Radiant floor heating is definitely one of the most popular types of energy efficient heat sources that is growing in success and amounting a long list of satisfied customers. Because of this it’s difficult to criticize radiant floor heating technology. They are among the most comfortable and efficient means of distributing heat in most homes when done well and in the proper circumstances. However, this type of heating is not without it’s limitations.
First, the maximum surface temperature of a radiant floor is around 87F (about 45 Btu per square foot). If the floor is operated above this temperature, the occupants are likely to complain of uncomfortably hot and sweaty feet.
Secondly, radiant floors are limited by the amount of energy that can penetrate resistant floor coverings, such as certain wood and carpeted floors. In many cases, these materials limit the actual output to less than 20 Btu per square foot. Unfortunately, these are the types of flooring we see used in the more chic, sophisticated rooms, with large windows and high heating loads. Also, floor coverings are likely to change significantly over the life of the unit depending on various owners design tastes over the years.
Now, radiant ceilings on the other hand, can easily operate at surface temperatures up to 100 F, delivering in excess of 55 Btu per square foot. Since ceilings are typically constructed of sheet rock, they offer very little resistance to thermal transfer. Unless the owners make a drastic change to the ceiling material, it’s likely the output of the ceiling won’t change during the life of the home. When speaking of radiant ceilings and comfort, there seems to be some conceptual misunderstandings.

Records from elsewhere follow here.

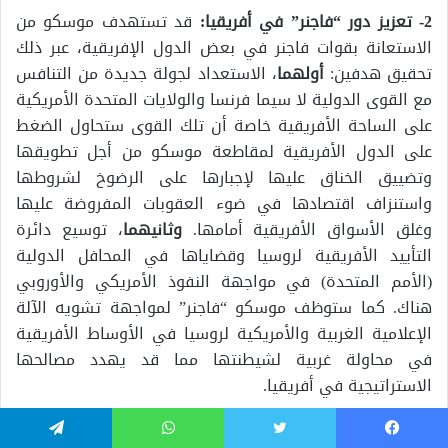
2- تعزيز دور “فاجنر” في أفريقيا:
قد تستهدف موسكو من
الاستعانة بقوات فاجنر في بعض الدول الإفريقية، عبر ذلك
تحقيق هدفين:
أولهما
، الاستعداد لجولة جديدة من التنافس
مع القوى الدولية لا سيما فرنسا والولايات المتحدة الأمريكية
على الساحة الأفريقية خاصة أن تلك القوى ستحاول الضغط
على الدول الأفريقية لمقاطعة موسكو من أجل تطويقها
وتضييق الخناق عليها لإجبارها على الرضوخ لشروطها
واستنزاف اقتصادها في ضوء العقوبات المفروضة عليها
وغلق الأسواق الأفريقية أمامها.
وثانيهما
، توسيع دائرة
التأييد الأفريقية لروسيا وقضاياها في المحافل الدولية
(الأمم المتحدة) في مواجهة النفوذ الأمريكي والأوروبي
هناك. كما ستوظف موسكو “فاجنر” لمواجهة تشويه الآلة
الإعلامية الغربية والأمريكية لروسيا في الأوساط الأفريقية
في محاولة غربية لشيطنتها مما قد يهدد مصالحها
الاستراتيجية في أفريقيا.
ويرجع ذلك لزيادة ثقة قطاعات واسعة من الرأي العام
يسبوك
تويتر
واتساب
تيلقرام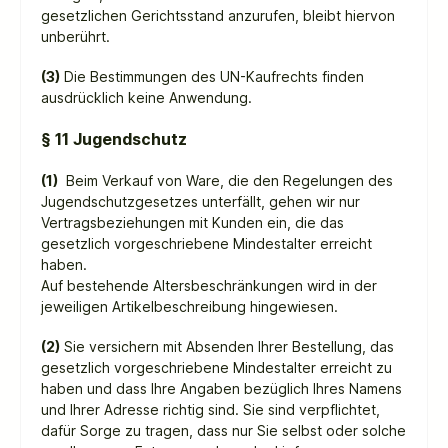
gesetzlichen Gerichtsstand anzurufen, bleibt hiervon
unberührt.
(3)
Die Bestimmungen des UN-Kaufrechts finden
ausdrücklich keine Anwendung.
§ 11 Jugendschutz
(1)
Beim Verkauf von Ware, die den Regelungen des
Jugendschutzgesetzes unterfällt, gehen wir nur
Vertragsbeziehungen mit Kunden ein, die das
gesetzlich vorgeschriebene Mindestalter erreicht
haben.
Auf bestehende Altersbeschränkungen wird in der
jeweiligen Artikelbeschreibung hingewiesen.
(2)
Sie versichern mit Absenden Ihrer Bestellung, das
gesetzlich vorgeschriebene Mindestalter erreicht zu
haben und dass Ihre Angaben bezüglich Ihres Namens
und Ihrer Adresse richtig sind. Sie sind verpflichtet,
dafür Sorge zu tragen, dass nur Sie selbst oder solche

One myth is that heat rises, therefore you’ll have a hot head and cold feet. That’s simply not true. Heat doesn’t rise… hot air rises! In radiant systems, the unit is heated without heating the air. Actually, there is typically more hot air rising with a radiant floor than with a radiant ceiling. This is because air molecules that come into contact with the radiant ceiling already occupy the highest strata. In radiant floors, the cooler molecules sink and come into contact with the warm floor surface and rise as their density changes with heat, driving the convective forces that cause stratification. Under normal conditions neither radiant floors or radiant ceilings heat the air to an uncomfortable level such as in forced air systems, however.

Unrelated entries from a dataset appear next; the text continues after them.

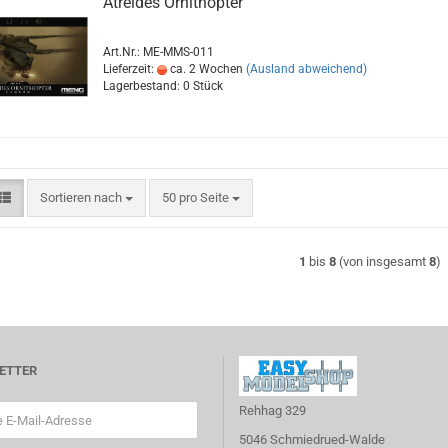
Atreides Ornithopter
Art.Nr.: ME-MMS-011
Lieferzeit:
ca. 2 Wochen
(Ausland abweichend)
Lagerbestand: 0 Stück
Sortieren nach
pro Seite
Sortieren nach
50 pro Seite
1
bis
8
(von insgesamt
8
)
ETTER
Rehhag 329
5046 Schmiedrued-Walde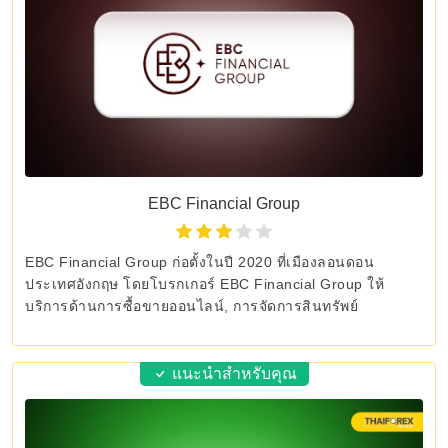
EBC Financial Group
EBC Financial Group ก่อตั้งในปี 2020 ที่เมืองลอนดอน
ประเทศอังกฤษ โดยโบรกเกอร์ EBC Financial Group ให้
บริการด้านการซื้อขายออนไลน์, การจัดการสินทรัพย์
แนะนำสำหรับคุณ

Another misunderstanding about radiant floors and ceilings involves the surface temperatures that are achieved. Just as the overhead rays of the sun are absorbed by the beach sand, radiant ceilings warm the floor therefore there are no cold floors in radiant ceiling heated properties.
A question that is quite often raised however is “Will objects placed on the radiant floor slow down the flow of energy?”. Large rugs, and some furnishings such as sofas and beds can reduce the usable floor area, increasing the Btu load per square foot, and, perhaps, exceeding the system capability. Radiant ceilings are not subject to these types of problems.Radiant ceilings accelerate fast and dissipate energy fast as well. The responsiveness of radiant ceilings makes them excellent for modern controls, placing energy where it is needed when it is needed, and achieving superior comfort and efficiency. Some high mass radiant floors are delayed in that they take a long time to heat up to meet the load.
Installation-wise, radiant ceilings cost far less than radiant floors. In fact, in most cases they cost less than half of a radiant floor. Lower cost means more opportunity. They take less effort to design and install. Radiant ceilings are great for retrofit scenarios. It is very inexpensive and relatively easy to lower a ceiling to accommodate the radiant ceiling, but difficult to raise a floor. Radiant ceilings are not optimal over a concrete slab placed on the grade of the earth. Radiant floors are best for these situations. Radiant floors are also preferred in rooms with smooth surface floors, such as bathrooms, where one is likely to be barefoot.
Both radiant ceilings and radiant floors are reliable, energy efficient heat sources but when push comes to shove, the heat losses are high and the floor coverings are plush, radiant ceilings arguably cannot be beat.